I keep getting confused trying to normalize this data.

A company makes and sells a product online. There are ten types of Products, each having a code and price.

Their Sales Order department takes customer information (name, address, trimmer product code and purchase quantity) from a simple email posting.

The products are shipped to the customer and the shipments logged into a delivery book, giving customer name and address, shipper (Parcel force, TNT, ANC, Overnite, Royal Mail), date shipped, quantity and product code.

Products are sold on a 30 day return policy, so after one calendar month of shipping an invoice is sent to the customer. The invoice details each product line supplied, unit cost of each line and sub-total, as well as the shipment date and the overall invoice cost (grand total).

Customer payments (cheque numbers) are logged and matched against a copy of the invoice before banking. Every month the log is searched for outstanding debts and these are compiled into an outstanding invoice report.

So I've created some data to help me understand:
enter image description here

This data has helped me alot when it comes to understanding what I need to do in terms of my final database, but I'm finding normalizing it tricky as I've got so much information. So I came up with this:

enter image description here

I would appreciate it if someone could give me some feedback and advice as this attempt feels wrong.

Best Answer

The simplest way to think about normalizing data is that you want to get to where all the data in the table is either your primary key or dependent on the primary key. It's also important to know how your entities relate to each other, because you'll have a different model for one-to-many versus many-to-many relationships.

I think the relationship modeling is where you've gone wrong. You're moving every relationship into its own table, which is not appropriate for a one-to-one or one-to-many relationship. For instance, unless a single order can belong to multiple customers, the Customer_Order table is not the correct way to model this. What you'd want instead is a CustomerNo column in your Order table, with the CustomerNo as a foreign key to the Customer table. That identifies the customer who placed the order.
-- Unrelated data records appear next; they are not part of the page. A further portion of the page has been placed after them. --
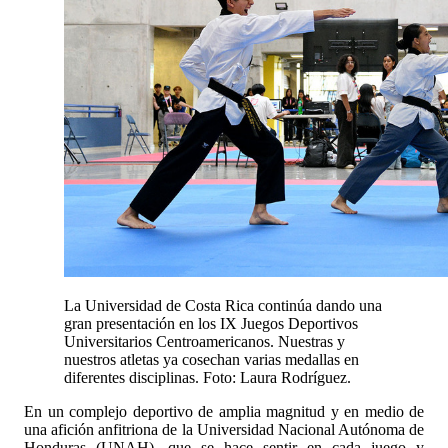
La Universidad de Costa Rica continúa dando una
gran presentación en los IX Juegos Deportivos
Universitarios Centroamericanos. Nuestras y
nuestros atletas ya cosechan varias medallas en
diferentes disciplinas. Foto: Laura Rodríguez.
En un complejo deportivo de amplia magnitud y en medio de
una afición anfitriona de la Universidad Nacional Autónoma de
Honduras (UNAH), que se hace sentir en cada juego y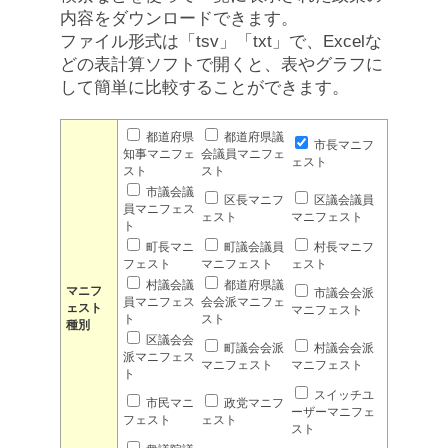
内容をダウンロードできます。
ファイル形式は「tsv」「txt」で、Excelな
どの表計算ソフトで開くと、表やグラフに
して簡単に比較することができます。
都道府県
都道府県議
市長マニフ
知事マニフェ
会議員マニフェ
ェスト
スト
スト
市議会議
区長マニフ
区議会議員
員マニフェス
ェスト
マニフェスト
ト
町長マニ
町議会議員
村長マニフ
フェスト
マニフェスト
ェスト
村議会議
都道府県議
マニフ
市議会会派
員マニフェス
会会派マニフェ
ェスト
マニフェスト
ト
スト
種別
区議会会
町議会会派
村議会会派
派マニフェス
マニフェスト
マニフェスト
ト
スイッチユ
市民マニ
政党マニフ
ーザーマニフェ
フェスト
ェスト
スト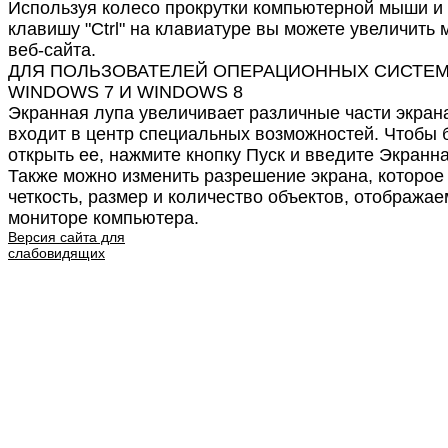
Используя колесо прокрутки компьютерной мыши и
клавишу "Ctrl" на клавиатуре вы можете увеличить
веб-сайта.
ДЛЯ ПОЛЬЗОВАТЕЛЕЙ ОПЕРАЦИОННЫХ СИСТЕ
WINDOWS 7 И WINDOWS 8
Экранная лупа увеличивает различные части экрана
входит в центр специальных возможностей. Чтобы 
открыть ее, нажмите кнопку Пуск и введите Экранна
Также можно изменить разрешение экрана, которое
четкость, размер и количество объектов, отобража
мониторе компьютера.
Версия сайта для
слабовидящих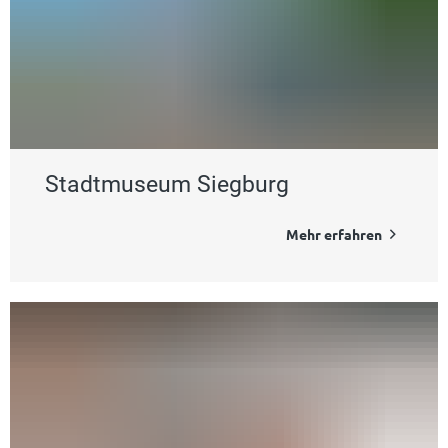
Stadtmuseum Siegburg
Mehr erfahren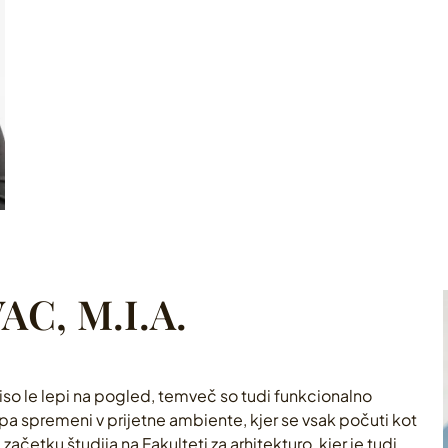
C, M.I.A.
 niso le lepi na pogled, temveč so tudi funkcionalno
pa spremeni v prijetne ambiente, kjer se vsak počuti kot
začetku študija na Fakulteti za arhitekturo, kjer je tudi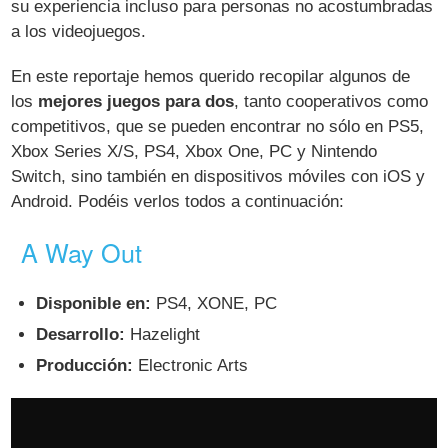
su experiencia incluso para personas no acostumbradas
a los videojuegos.
En este reportaje hemos querido recopilar algunos de
los
mejores juegos para dos
, tanto cooperativos como
competitivos, que se pueden encontrar no sólo en PS5,
Xbox Series X/S, PS4, Xbox One, PC y Nintendo
Switch, sino también en dispositivos móviles con iOS y
Android. Podéis verlos todos a continuación:
A Way Out
Disponible en:
PS4, XONE, PC
Desarrollo:
Hazelight
Producción:
Electronic Arts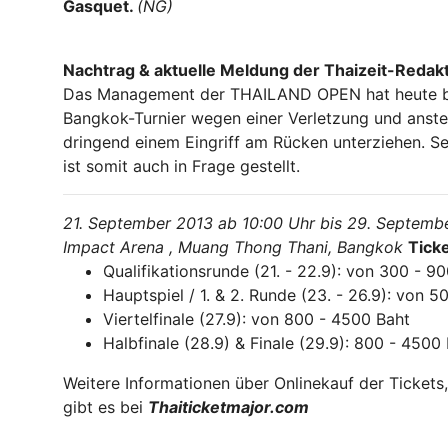
Gasquet.
(NG)
Nachtrag & aktuelle Meldung der Thaizeit-Redak
Das Management der THAILAND OPEN hat heute b
Bangkok-Turnier wegen einer Verletzung und ans
dringend einem Eingriff am Rücken unterziehen. S
ist somit auch in Frage gestellt.
21. September 2013 ab 10:00 Uhr bis 29. Septemb
Impact Arena , Muang Thong Thani, Bangkok
Ticke
Qualifikationsrunde (21. - 22.9): von 300 - 9
Hauptspiel / 1. & 2. Runde (23. - 26.9): von 
Viertelfinale (27.9): von 800 - 4500 Baht
Halbfinale (28.9) & Finale (29.9): 800 - 4500
Weitere Informationen über Onlinekauf der Tickets, 
gibt es bei
Thaiticketmajor.com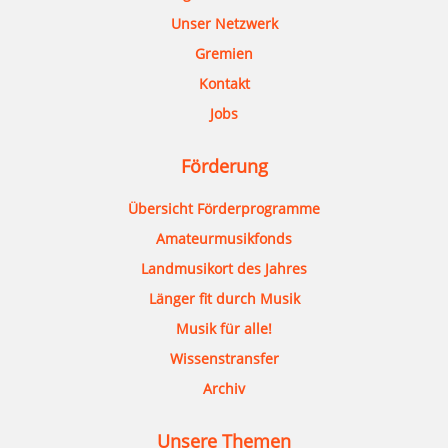
Unser Netzwerk
Gremien
Kontakt
Jobs
Förderung
Übersicht Förderprogramme
Amateurmusikfonds
Landmusikort des Jahres
Länger fit durch Musik
Musik für alle!
Wissenstransfer
Archiv
Unsere Themen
Same thing with your shipping info. A table that contains only ShipperNo and DateShipped doesn't do you any good. If the entire order must go out in a single shipment, then adding ShipperNo and DateShipped to the Order table would work. If an order may be split into multiple shipments, then I'd create a Shipment table that contains (ShipmentNo, OrderNo, ShipperNo, DateShipped), as well as a ShipmentItems table that links the Shipment to the actual products from the order that were sent in that shipment. Now the shipments that resulted from an order can be identified by selecting all Shipment rows where OrderNo matches the order you're viewing.

Your Invoice_Order table is appropriate if you may issue multiple invoices for a single order, else I'd just add OrderNo to the Invoice table as a foreign key.

Is that enough to help you see the general pattern? You've done a good job separating your entities, if we can get you over the hump on modeling the relationships between the entities.